The designer should be hosted in Gtk# (yes, it sounds strange), but its needed to host inside MonoDevelop.

GTK# Work

DataBinding

Complexity: medium

Importance: high

Modify Gtk# to provide databinding (as defined in the ".NET parlance") to allow Data to be automatically bound to forms and controls.

Ribbons Widget

Complexity: medium

Importance: cool factor foundation

Implement a Gtk# widget that brings the Office-like ribbons to Gtk#. Focus is on managed widgets, not in C-based widgets.

It should implement:

  • Top level selectors
  • Ribbons per each level
  • Pop-down widgets with default actions

Plus a sample application showing its use.


ASP.NET

Web Services Enhancements

Importance: medium

Complexity: high

We're not developing WSE anymore but it contains a lot of important web services standards. Implementing even a subset of WSE1 or WSE2 (i.e. the specs that still exists) would be beneficial to a lot of people (including the Windows users who will be left support-less after WSE3 and forced to upgrade to Indigo).

See the page on WSE for details.

MonoDevelop

The following projects are extensions to Mono's IDE: MonoDevelop (http://www.monodevelop.com). MonoDevelop features a plugin architecture (http://www.monodevelop.com/Developers) which is fairly well documented. The plugin architecture will simplify the development of extensions for it.

Many things can be done by porting code from SharpDevelop 2.0 into MonoDevelop and replacing piece-by-piece the existing code.
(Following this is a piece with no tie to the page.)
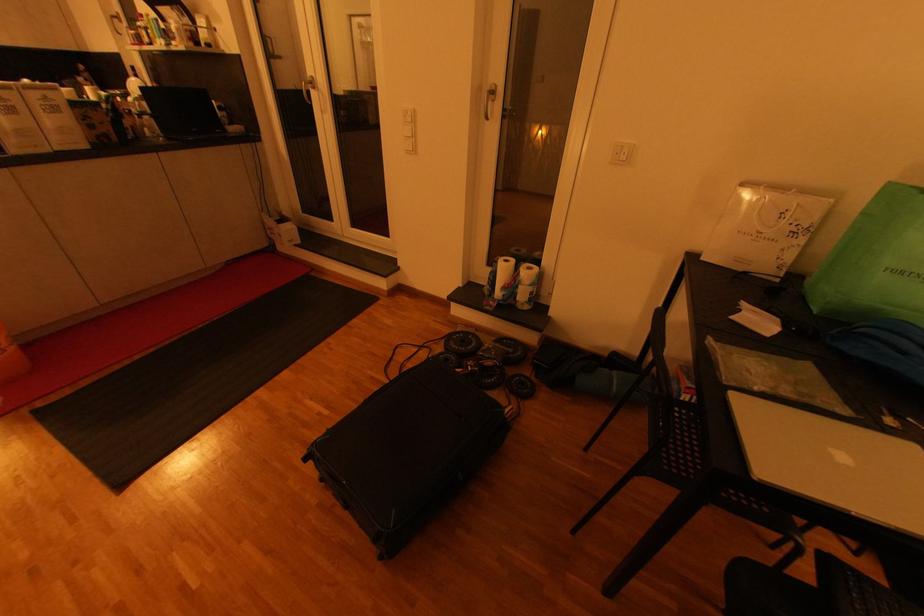 The image size is (924, 616). In order to click on white door handle in this screenshot , I will do `click(307, 89)`.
Although we list *some* features here, there is a rather extensive list of tasks that we would like to get done, please see the list:

  • here (http://www.monodevelop.com/TODO)


Source Code Control Integration

Add support for MonoDevelop to support source code control.

At this point we would like to see support for Subversion as there are libraries available in C# to access the Subversion repositories.

Mono Debugger Integration

Importance: Medium

Complexity: Medium

We would like to integrate the Mono Debugger (this should be an optional dependency, as the debugger is still not API stable) into MonoDevelop to enable developers to debug from within the IDE.

ASP.NET Editor Integration

Complexity: medium

Importance: high

Last summer Michael Hutchinson and Blagovest Dachev created a GUI editor for ASP.NET pages. We would like to see a MonoDevelop Add-in that would allow developers to maintain web sites with it.

The add-in can take inspiration from both WebMatrix and the new VS.NET 2005 development style for applications. It should also ideally launch XSP on demand to test drive the pages.

C# 2.0 support

Complexity: high:

Importance: high

Add support for C# 2.0 language constructs to MonoDevelop (generics, anonymous methods, partial classes, iterators) so that the parser can cope with them and support intellisense with it.

In addition this effort should allow for applications to be built with gmcs in addition to mcs.

Porting New Components from SharpDevelop 2.0

Complexity: medium:

Importance: high

Interlock with other delopers: high

SharpDevelop 2.0 has many new features that are not present in MonoDevelop, we would like to backport those to MonoDevelop (maybe even the editor and new completion engines).